**What you have to do:**
Return exactly the span of lines in the following data that opens with the line containing "grab the fun and live life to the fullest. A" and closes with the line containing "The Latest Chatter". Include nothing else.

**Stored data:**
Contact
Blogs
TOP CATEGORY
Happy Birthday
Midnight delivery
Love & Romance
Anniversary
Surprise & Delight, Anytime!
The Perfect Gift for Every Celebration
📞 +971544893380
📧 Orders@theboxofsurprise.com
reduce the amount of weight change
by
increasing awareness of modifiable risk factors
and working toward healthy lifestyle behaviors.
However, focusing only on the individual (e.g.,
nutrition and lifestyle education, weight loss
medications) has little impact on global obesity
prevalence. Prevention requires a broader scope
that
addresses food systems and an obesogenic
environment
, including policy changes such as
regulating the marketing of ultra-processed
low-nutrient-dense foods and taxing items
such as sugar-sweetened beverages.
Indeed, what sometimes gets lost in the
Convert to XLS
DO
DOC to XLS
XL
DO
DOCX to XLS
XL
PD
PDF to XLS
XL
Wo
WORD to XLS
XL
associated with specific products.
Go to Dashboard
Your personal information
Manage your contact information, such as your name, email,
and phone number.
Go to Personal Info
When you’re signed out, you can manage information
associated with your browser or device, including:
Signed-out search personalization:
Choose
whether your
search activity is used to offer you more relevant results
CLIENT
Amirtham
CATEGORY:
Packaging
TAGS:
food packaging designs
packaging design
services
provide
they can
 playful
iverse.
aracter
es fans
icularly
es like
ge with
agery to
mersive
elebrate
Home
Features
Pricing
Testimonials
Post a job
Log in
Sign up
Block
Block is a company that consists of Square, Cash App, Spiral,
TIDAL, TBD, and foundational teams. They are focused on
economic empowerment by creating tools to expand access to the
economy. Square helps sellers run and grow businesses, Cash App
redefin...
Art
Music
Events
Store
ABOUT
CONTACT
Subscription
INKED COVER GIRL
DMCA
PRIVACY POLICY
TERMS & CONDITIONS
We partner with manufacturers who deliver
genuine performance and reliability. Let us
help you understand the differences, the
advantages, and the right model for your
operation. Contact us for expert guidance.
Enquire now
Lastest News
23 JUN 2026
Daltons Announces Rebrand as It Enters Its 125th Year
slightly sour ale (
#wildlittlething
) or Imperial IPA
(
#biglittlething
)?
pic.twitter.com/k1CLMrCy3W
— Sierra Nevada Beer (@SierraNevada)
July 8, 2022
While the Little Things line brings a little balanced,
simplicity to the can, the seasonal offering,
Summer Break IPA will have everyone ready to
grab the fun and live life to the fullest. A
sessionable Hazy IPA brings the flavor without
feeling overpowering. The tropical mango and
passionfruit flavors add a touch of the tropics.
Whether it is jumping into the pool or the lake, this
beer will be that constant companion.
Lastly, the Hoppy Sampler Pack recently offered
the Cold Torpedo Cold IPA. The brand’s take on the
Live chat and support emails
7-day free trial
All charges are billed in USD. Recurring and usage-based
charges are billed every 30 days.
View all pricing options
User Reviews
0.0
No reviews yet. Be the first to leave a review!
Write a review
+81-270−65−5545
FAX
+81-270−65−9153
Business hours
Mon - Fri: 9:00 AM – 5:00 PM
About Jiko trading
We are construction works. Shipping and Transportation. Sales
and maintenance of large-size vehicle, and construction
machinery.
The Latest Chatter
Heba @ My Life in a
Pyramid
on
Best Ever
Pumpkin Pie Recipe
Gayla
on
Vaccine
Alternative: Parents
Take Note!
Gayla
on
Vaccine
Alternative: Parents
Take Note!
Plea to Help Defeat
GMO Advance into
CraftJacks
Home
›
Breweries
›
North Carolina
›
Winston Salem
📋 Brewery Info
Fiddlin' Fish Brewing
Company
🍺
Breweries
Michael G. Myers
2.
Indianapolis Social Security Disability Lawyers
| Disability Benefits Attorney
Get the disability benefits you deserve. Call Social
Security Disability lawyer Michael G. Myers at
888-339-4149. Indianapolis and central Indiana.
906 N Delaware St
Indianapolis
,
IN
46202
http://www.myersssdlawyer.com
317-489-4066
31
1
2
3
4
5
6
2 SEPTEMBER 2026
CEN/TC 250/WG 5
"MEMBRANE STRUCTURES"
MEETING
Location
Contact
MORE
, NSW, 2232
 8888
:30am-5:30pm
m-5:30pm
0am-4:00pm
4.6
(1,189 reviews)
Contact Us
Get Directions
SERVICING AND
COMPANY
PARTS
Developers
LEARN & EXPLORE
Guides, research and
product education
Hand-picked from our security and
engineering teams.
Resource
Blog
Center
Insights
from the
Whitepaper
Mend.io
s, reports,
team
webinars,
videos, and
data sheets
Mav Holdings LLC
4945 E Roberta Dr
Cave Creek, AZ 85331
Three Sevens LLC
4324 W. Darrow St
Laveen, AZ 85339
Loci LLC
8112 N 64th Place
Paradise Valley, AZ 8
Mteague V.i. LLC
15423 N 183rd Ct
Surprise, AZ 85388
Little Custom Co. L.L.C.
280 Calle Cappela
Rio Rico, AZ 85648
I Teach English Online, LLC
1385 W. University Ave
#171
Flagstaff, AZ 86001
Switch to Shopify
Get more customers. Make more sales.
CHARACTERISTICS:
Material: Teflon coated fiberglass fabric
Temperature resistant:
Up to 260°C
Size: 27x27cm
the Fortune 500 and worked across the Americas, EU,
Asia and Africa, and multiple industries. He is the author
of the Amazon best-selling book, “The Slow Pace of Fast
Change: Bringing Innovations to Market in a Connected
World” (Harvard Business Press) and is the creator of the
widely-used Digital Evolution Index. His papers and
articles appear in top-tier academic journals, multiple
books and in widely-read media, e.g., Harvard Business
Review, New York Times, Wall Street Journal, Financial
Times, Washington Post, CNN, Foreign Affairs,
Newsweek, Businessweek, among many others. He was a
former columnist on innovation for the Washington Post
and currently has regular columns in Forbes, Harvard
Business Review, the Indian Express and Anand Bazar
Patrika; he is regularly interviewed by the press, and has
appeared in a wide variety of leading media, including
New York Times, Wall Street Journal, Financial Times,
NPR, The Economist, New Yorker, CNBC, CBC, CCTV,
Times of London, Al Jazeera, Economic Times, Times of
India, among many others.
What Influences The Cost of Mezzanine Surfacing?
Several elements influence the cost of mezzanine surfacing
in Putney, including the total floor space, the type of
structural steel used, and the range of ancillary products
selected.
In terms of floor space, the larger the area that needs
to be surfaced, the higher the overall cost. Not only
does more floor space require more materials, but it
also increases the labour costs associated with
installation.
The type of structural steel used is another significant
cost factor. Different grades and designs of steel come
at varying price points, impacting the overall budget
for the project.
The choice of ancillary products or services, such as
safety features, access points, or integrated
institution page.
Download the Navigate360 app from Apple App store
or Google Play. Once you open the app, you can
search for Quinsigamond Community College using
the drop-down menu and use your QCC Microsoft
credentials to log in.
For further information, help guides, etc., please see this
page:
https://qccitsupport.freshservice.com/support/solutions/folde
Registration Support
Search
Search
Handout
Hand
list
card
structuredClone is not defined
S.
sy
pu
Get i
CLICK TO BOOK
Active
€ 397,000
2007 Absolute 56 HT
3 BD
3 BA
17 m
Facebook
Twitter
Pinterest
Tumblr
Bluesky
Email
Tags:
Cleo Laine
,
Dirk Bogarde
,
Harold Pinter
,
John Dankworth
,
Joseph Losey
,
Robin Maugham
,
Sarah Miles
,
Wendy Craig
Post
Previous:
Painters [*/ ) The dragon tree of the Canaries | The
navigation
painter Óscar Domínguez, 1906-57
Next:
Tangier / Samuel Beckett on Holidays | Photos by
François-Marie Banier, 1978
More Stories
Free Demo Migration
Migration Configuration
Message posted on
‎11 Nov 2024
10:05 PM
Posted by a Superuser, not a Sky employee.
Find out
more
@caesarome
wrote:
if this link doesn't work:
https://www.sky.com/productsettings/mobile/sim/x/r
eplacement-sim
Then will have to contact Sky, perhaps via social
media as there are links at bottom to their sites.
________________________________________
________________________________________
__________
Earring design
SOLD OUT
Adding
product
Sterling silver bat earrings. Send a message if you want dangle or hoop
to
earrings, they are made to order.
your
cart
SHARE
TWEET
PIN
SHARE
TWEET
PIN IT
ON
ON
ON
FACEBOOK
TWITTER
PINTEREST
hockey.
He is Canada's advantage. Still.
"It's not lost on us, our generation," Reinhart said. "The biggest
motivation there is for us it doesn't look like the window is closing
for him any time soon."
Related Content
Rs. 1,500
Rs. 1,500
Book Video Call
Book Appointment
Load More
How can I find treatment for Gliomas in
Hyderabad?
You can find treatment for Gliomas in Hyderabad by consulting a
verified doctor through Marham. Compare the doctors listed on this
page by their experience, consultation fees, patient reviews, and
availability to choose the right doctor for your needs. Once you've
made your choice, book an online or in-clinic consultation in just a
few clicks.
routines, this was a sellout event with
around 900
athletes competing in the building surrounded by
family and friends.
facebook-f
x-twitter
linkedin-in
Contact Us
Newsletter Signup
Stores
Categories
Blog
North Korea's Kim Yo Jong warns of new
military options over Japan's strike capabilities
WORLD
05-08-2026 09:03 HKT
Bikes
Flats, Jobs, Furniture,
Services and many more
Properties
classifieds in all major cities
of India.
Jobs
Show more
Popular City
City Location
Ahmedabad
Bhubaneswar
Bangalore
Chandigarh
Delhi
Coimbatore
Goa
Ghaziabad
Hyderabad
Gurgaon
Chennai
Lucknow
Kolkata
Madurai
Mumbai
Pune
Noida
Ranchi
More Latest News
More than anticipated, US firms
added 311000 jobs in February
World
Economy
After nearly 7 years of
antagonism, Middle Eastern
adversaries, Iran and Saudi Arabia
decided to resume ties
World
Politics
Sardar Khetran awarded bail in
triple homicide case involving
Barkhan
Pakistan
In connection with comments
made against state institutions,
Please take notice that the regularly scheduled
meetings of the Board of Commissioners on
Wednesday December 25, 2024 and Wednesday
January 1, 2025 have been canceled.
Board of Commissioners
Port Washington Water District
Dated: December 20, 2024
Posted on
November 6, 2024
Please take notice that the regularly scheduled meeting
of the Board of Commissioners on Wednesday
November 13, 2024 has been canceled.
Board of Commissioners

**Task response:**
grab the fun and live life to the fullest. A
sessionable Hazy IPA brings the flavor without
feeling overpowering. The tropical mango and
passionfruit flavors add a touch of the tropics.
Whether it is jumping into the pool or the lake, this
beer will be that constant companion.
Lastly, the Hoppy Sampler Pack recently offered
the Cold Torpedo Cold IPA. The brand’s take on the
Live chat and support emails
7-day free trial
All charges are billed in USD. Recurring and usage-based
charges are billed every 30 days.
View all pricing options
User Reviews
0.0
No reviews yet. Be the first to leave a review!
Write a review
+81-270−65−5545
FAX
+81-270−65−9153
Business hours
Mon - Fri: 9:00 AM – 5:00 PM
About Jiko trading
We are construction works. Shipping and Transportation. Sales
and maintenance of large-size vehicle, and construction
machinery.
The Latest Chatter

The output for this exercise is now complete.